И я понимаю, как приговор трибунала: мы не сядем. Меня заливает липкая жаркая дурнота. Не сумею описать ни выражения моих глаз, ни цвета лица, ни хода мыслей. Чувствую только одно: всепоглощающий, всепроникающий животный страх, какого я не знал никогда в своей со­знательной жизни. Автоматическим движение рук, действующих автоном­но достаю из сетки над креслом синюю сумку. Вынимаю из внешнего кармана металлическую мыльницу, выкидываю из нее куда-то год кресло кусок мыла. Не вижу, смотрит ли кто-то за моими действиям, да мне наплевать, достаю авторучку и блокнот. Вырываю листочек. Пишу запис­ку, кладу ее в мыльницу, которую прячу в боковой карман пиджака. Идея проста и наивна: если мы будем гореть или просто сковырнемся на зем­лю, ничего от нас не останется. Один шанс из миллиона, что сохранит­ся металлическая мыльница. Пусть родные увидят записку. Все.

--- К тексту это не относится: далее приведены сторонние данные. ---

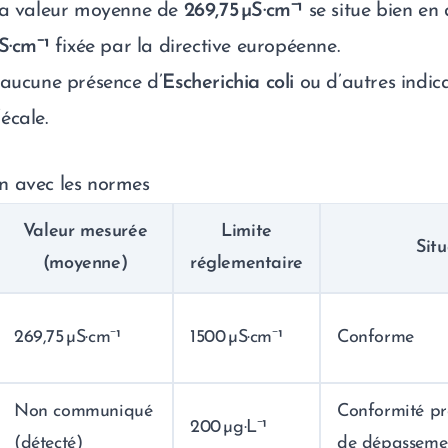
la valeur moyenne de
269,75 µS·cm⁻¹
se situe bien en 
S·cm⁻¹
fixée par la directive européenne.
aucune présence d’
Escherichia coli
ou d’autres indic
écale.
n avec les normes
Valeur mesurée
Limite
Sit
(moyenne)
réglementaire
269,75 µS·cm⁻¹
1500 µS·cm⁻¹
Conforme
Non communiqué
Conformité p
200 µg·L⁻¹
(détecté)
de dépasseme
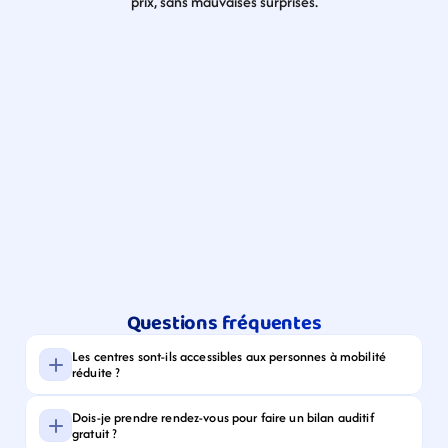
prix, sans mauvaises surprises.
Questions fréquentes
Les centres sont-ils accessibles aux personnes à mobilité 
réduite ?
Dois-je prendre rendez-vous pour faire un bilan auditif 
gratuit ?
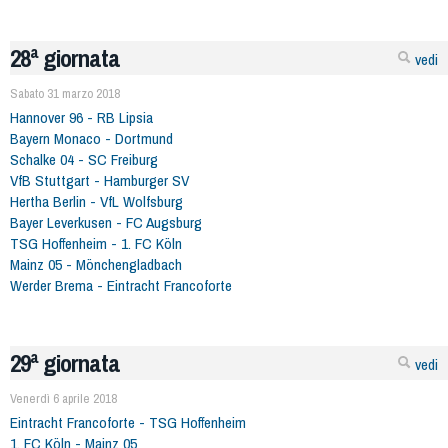
28ª giornata
vedi
Sabato 31 marzo 2018
Hannover 96 - RB Lipsia
Bayern Monaco - Dortmund
Schalke 04 - SC Freiburg
VfB Stuttgart - Hamburger SV
Hertha Berlin - VfL Wolfsburg
Bayer Leverkusen - FC Augsburg
TSG Hoffenheim - 1. FC Köln
Mainz 05 - Mönchengladbach
Werder Brema - Eintracht Francoforte
29ª giornata
vedi
Venerdì 6 aprile 2018
Eintracht Francoforte - TSG Hoffenheim
1. FC Köln - Mainz 05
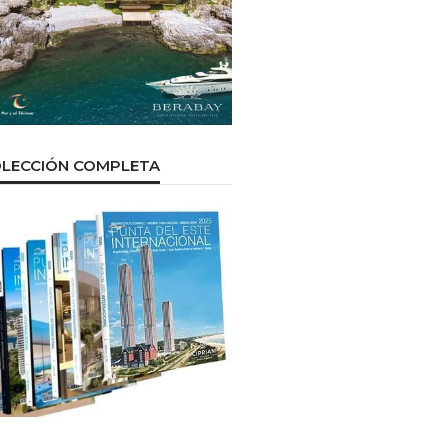
LECCIÓN COMPLETA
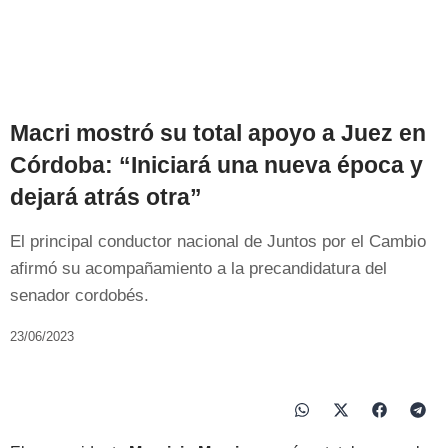
Macri mostró su total apoyo a Juez en
Córdoba: “Iniciará una nueva época y
dejará atrás otra”
El principal conductor nacional de Juntos por el Cambio
afirmó su acompañamiento a la precandidatura del
senador cordobés.
23/06/2023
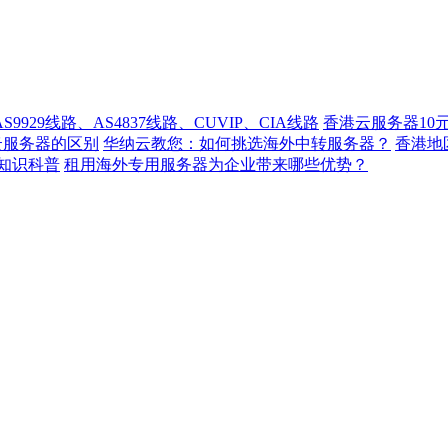
929线路、AS4837线路、CUVIP、CIA线路
香港云服务器10
云服务器的区别
华纳云教您：如何挑选海外中转服务器？
香港
知识科普
租用海外专用服务器为企业带来哪些优势？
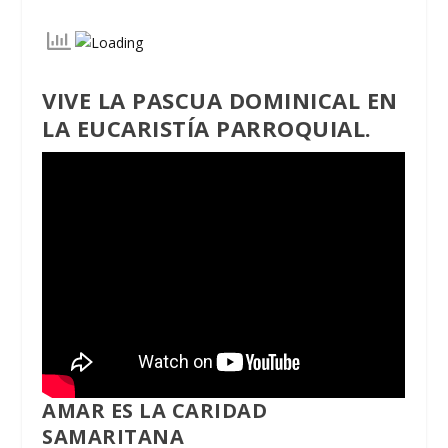
VIVE LA PASCUA DOMINICAL EN
LA EUCARISTÍA PARROQUIAL.
AMAR ES LA CARIDAD
SAMARITANA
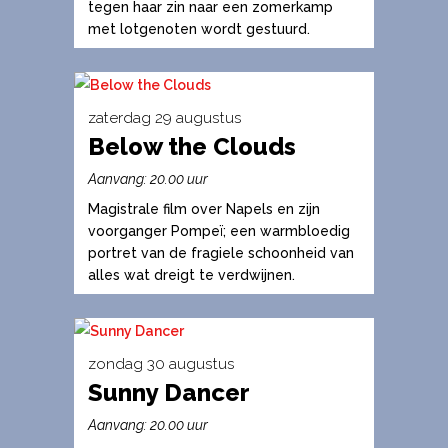
variaties.
tegen haar zin naar een zomerkamp
met lotgenoten wordt gestuurd.
Deze
optie
kan
gekozen
zaterdag 29 augustus
worden
Below the Clouds
Dit
op
product
Aanvang: 20.00 uur
de
heeft
Magistrale film over Napels en zijn
productpagina
meerdere
voorganger Pompeï; een warmbloedig
variaties.
portret van de fragiele schoonheid van
alles wat dreigt te verdwijnen.
Deze
optie
kan
gekozen
zondag 30 augustus
worden
Sunny Dancer
Dit
op
product
Aanvang: 20.00 uur
de
heeft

Много позже жена обнаруживает мыльницу в пиджаке и показывает мне записку: что это значит? Текст оказался таким: «Толя, Толя, Толя, Толя. Прошу: Анечка, Лиля, книга в «Совписе». Я совершенно спокоен. Валя». Содержание записки, как видите, тривиально. Имя старшего брата повторено мною почему-то четырежды, однако эта подробность интересна только психоаналитику. Но «я совершенно спокоен» нуждается в комментариях, и они будут позже, когда исчерпается инцидент. По­мню, тогда же отрешенно сидя в кресле, я пытался понять, почему так быстро сдался страху, который, пройдя через каждую клеточку моего тела, оказался как бы вне моего сознания. И тогда же задумался: из-за чего приговоренные к смерти люди сами подставляют палачам шеи для веревки, роют себе могилы перед расстрелом, покорно ждут выстрела в затылок, плетутся через узкие ворота к печам для кремации? Почему не упираются, не вопят, не цепляются руками за что попало? Странный психологический феномен. Они рано смирились с неизбежностью смер­ти? Кто-то из древних (полководец или философ?) заметил, что обречен­ными надо считать не тех, кто разучился побеждать, а тех, кто утратил способность к сопротивлению (может, это и не древний заметил, и не совсем так, как по памяти изложил, но и эта мысль не кажется мне глу­пой).

Сегодня, мысленно восстанавливая те мгновения, не слышу того, что мог бы запомнить навсегда: ни криков или безумства пассажиров, ни собственной истерики. Странно все это, очень странно: в салоне царила тишина, хотя было всеобщее и безусловное ожидание гибели; говорю, по крайней мере, о себе, и мне не стыдно сейчас признаться в пережитом страхе. Но внешне никто из нас не посмел тогда «играть» другим свою трусость: наверное, потому, что «я» обычно слабее «мы», толпой мы сохранили шанс не потерять лица, которое наверняка теря­ли, оказавшись в одиночестве.

К реальности меня возвращает знакомый звук, принятый, как рацией, самым чувствительным моим органом (извините) —задом: «Пок!» Неуже­ли командир выпустил шасси? Неужели рискнет садиться на одну ногу?! Я не ахти какой авиатор (просто липовый), могу запутаться в терминах, но здравый смысл помогает мысленно нарисовать близкую к реальности картину. Если действительно садиться на одну ногу, надо правую «боль­ную» слегка оторвать от бетонки, чтобы она не воткнулась в нее, и для этого чуть-чуть задрать вверх правое крыло, помня при этом, что авто­матически опускается и левое, и надо следить, чтобы оно, не дай бог, не коснулось бетонки. Вспомните, перефразируя: «Мы летим на честном слове и на одной ноге...» В противном случае — кульбит, взрыв, огонь. Гибель.

Ни на что не гляжу: ни в иллюминатор, ни на пассажиров. Превраща­юсь в оголенный, как провод под напряжением, нерв, ощущающий каж­дое прикосновение самолета уже не к чему-то материальному, а к мис­тическому, воображенному. Понимаю, что работа пилотов будет смер­тельно опасным цирковым трюком, операцией на открытом сердце и без наркоза: мастерство должно быть ювелирно выверенным.